A pesar de la inquietud que sentía, trató de tranquilizarse, dormir y retomar el asunto a la mañana siguiente. Cuando se despertó y recordó en la situación en la que se encontraba – en otra ciudad, confinada y sin su móvil del alma- le dieron los siete males.
Lo primero que haría sería pedir ayuda en la recepción. El edificio en el que vivía costaba de un hotel y quinientos apartamentos, y tenía, por tanto, una gran recepción que funcionaba las veinticuatro horas del día. Un silencio sepulcral invadía el gran pasillo cuando se dirigió hacia los ascensores en los que una línea roja en el suelo señalizaba la parte que debía respetar. La entrada con sus cómodos sofás, siempre animada y llena de vida, estaba clausurada, las plantas que tanto adornaban habían desaparecido. Toda aquella desolación no contribuyó a levantar su ánimo tan decaído.
Se dirigió a la zona de recepción en la que se turnaban varios conserjes. Esta vez le tocaba a una de las mujeres seca como un palo y, que nada más verla, a pesar de encontrarse en un recinto acristalado, gritó que no se aproximará. Casi a voces tuvo que explicar que su móvil no funcionaba y si sabía de alguna tienda abierta de Movistar.
-No, no lo sé. Fue su rápida respuesta.
-Yo no puedo llamar. Compruébelo en su teléfono, por favor.
De mala gana lo hizo.
-No aparece ninguna, aseguró.
Entonces intervino el recepcionista del hotel, un chico joven al que no había visto nunca.
–Estamos confinados ¿cómo va a estar una tienda de telefonía móvil abierta
-Pero un teléfono móvil es muy importante, objetó.
Lo más importante del mundo pensaba ella, pero se lo calló y solo pidió la dirección de una comisaría de policía.
Por suerte estaba al lado, y a ella se dirigió esperanzada.
Al llegar, en un patio pequeño, se encontraban varios policías reunidos. Todos eran jóvenes, y conversaban animadamente. Volvió a contar sus problemas, que no conocía la ciudad, y si sabían si permanecían abiertas las tiendas de telefonía móvil. Sorprendidos, pues no parecía que ese fuera un problema tan importante para acudir a la policia, contestaron que no lo sabían. Uno de los policías tuvo la feliz idea de cerciorarse, pero no venía ninguna información. Viendo su cara de desolación, salió con ella a la calle y le explicó cómo llegar a una oficina que estaba apenas a doscientos metros.
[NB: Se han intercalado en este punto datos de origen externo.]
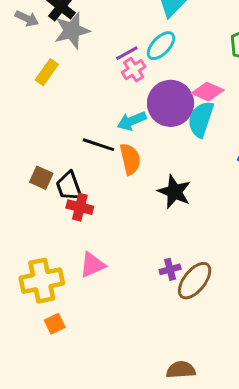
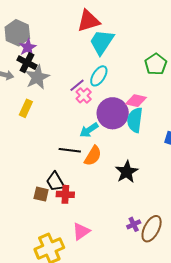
orange semicircle: (130, 159) -> (93, 156), turned 55
brown square: (41, 178) -> (41, 194), moved
black star: (174, 192) -> (127, 172), turned 30

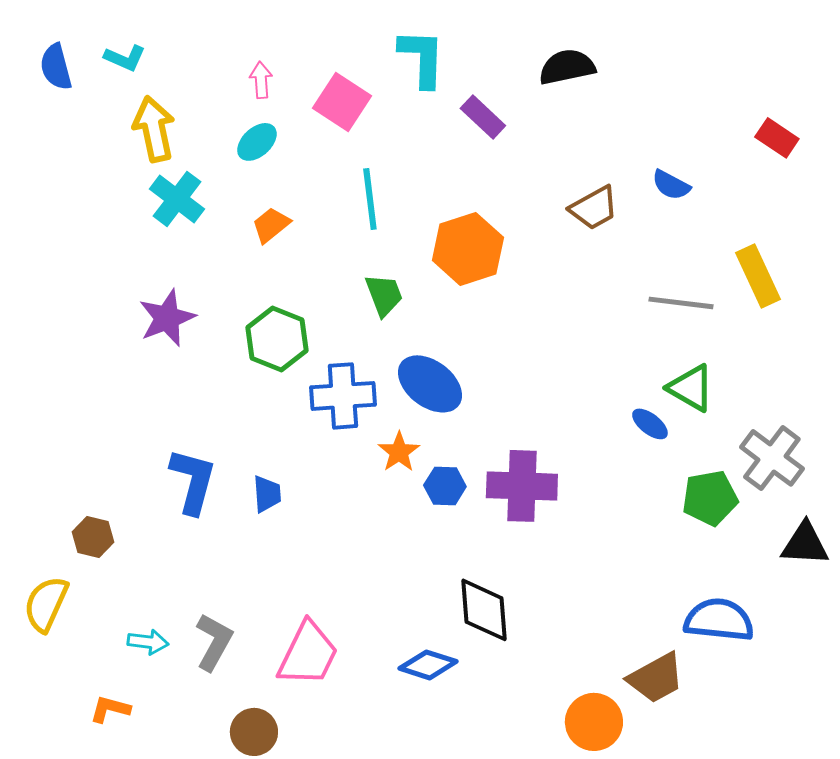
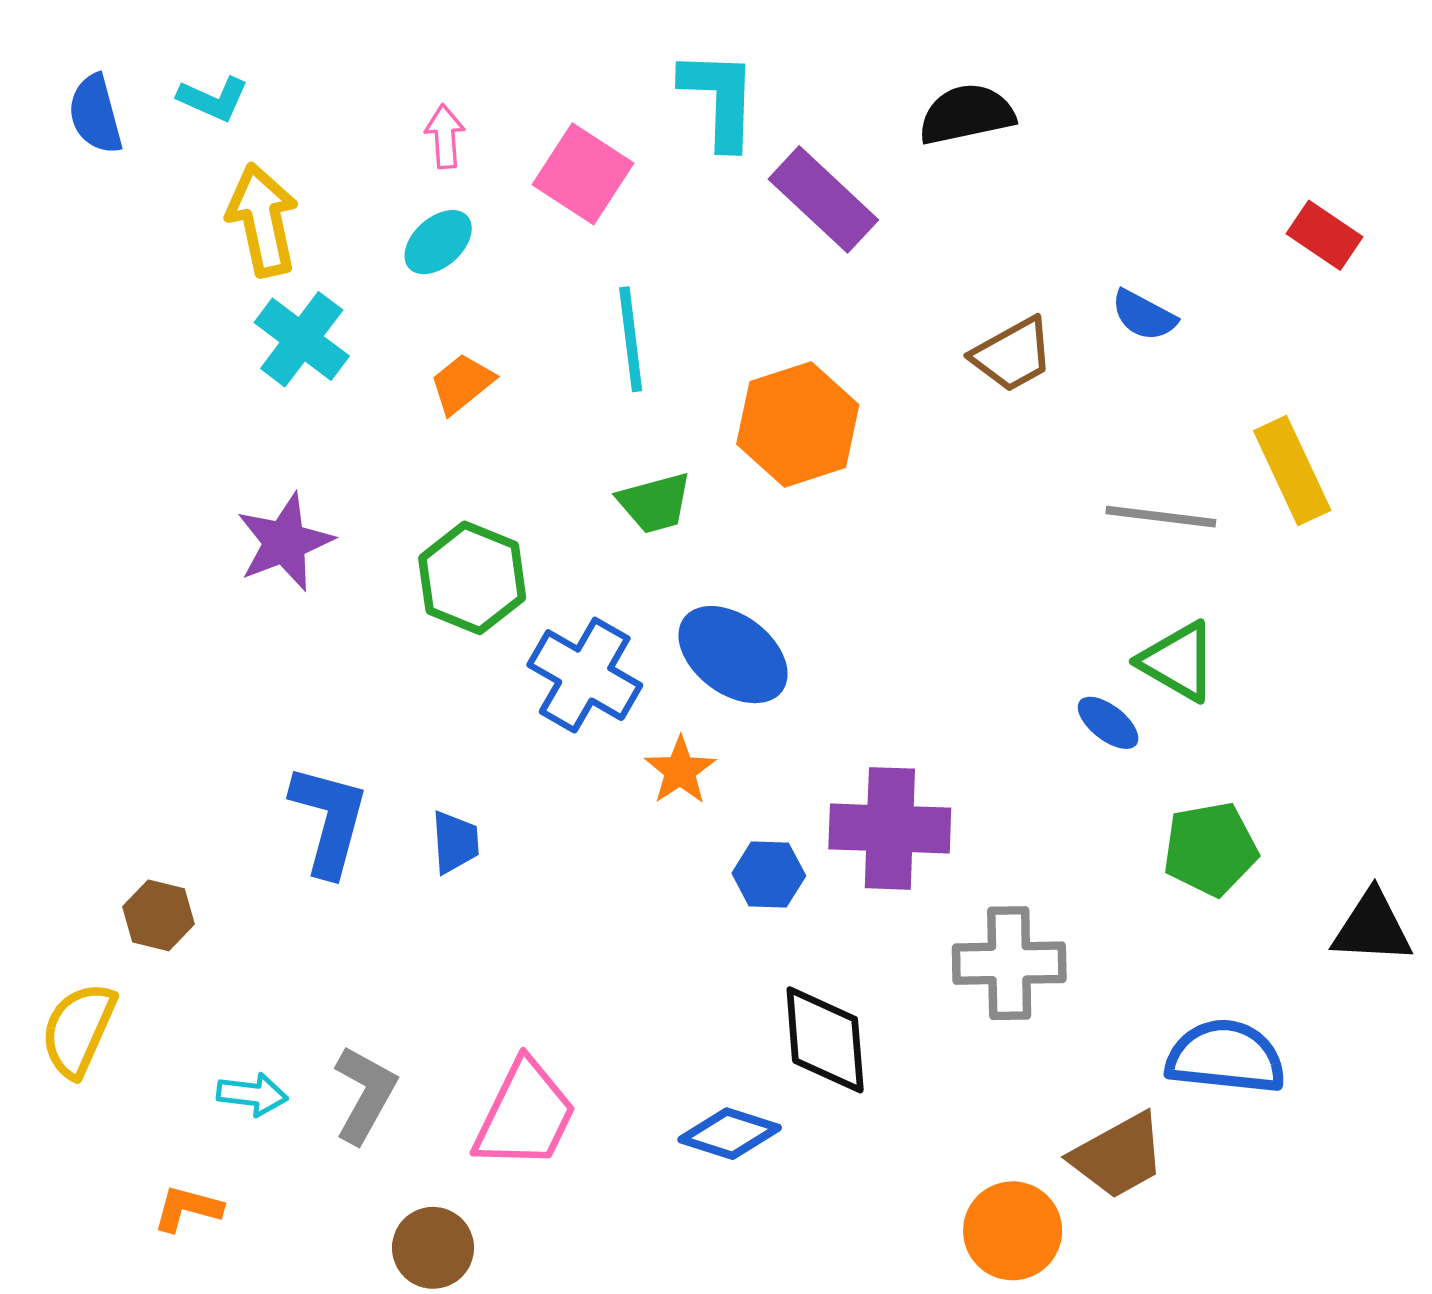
purple rectangle: (483, 117) -> (823, 199), size x1.4
green trapezoid: (384, 295) -> (655, 503), turned 96
blue cross: (343, 396) -> (585, 675), turned 34
gray cross: (772, 458) -> (1009, 963), moved, turned -38
blue hexagon: (445, 486) -> (769, 875), moved

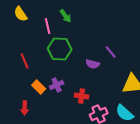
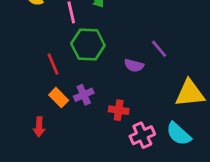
red line: (25, 61) -> (53, 64), moved

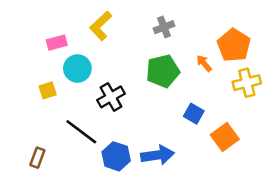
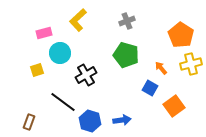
orange arrow: (204, 63) -> (161, 68), moved
green pentagon: (163, 71) -> (126, 55), turned 30
blue arrow: (158, 155) -> (122, 120), size x0.7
Con el alma en vilo se acercó para comprobar que sí, que la información era correcta, que había una tienda de Movistar pero cerrada, sin ninguna nota aclaratoria. Pero justo al lado una tienda de Orange estaba iluminada, esperanzada miró a través del cristal y comprobó que había una mujer dentro, dio unos pequeños, golpes para atraer su atención, y ella, sin hacer ningún comentario, bajo la persiana.
Se quedó quieta no sabía que hacer. En frente había un local con la puerta entreabierta, sin darse cuenta la empujó y al ver que era una notaria, retrocedió. Entonces ocurrió algo extraordinario, un hombre con una sonrisa se acercó a ella. Era la primera persona amable con la que se relacionaba en esa infausta mañana. Al instante la tranquilizó: si, había una oficina abierta en la calle Maisonnave.
¡¡ Maisonnave !! la calle que mejor conocía, la más comercial de la ciudad y al lado de donde vivía. Salió disparada y contenta, y cuando a lo lejos vio la tienda abierta, todo a su alrededor se iluminó olvidando la situación en la que se encontraba.
De vuelta a su casa, mientras oía el sonido de los mensajes que iban llegando, pensó que esa mañana tenía la solución junto a ella, pero el azar, como tantas veces ocurre en la vida, la había hecho tomar el camino equivocado.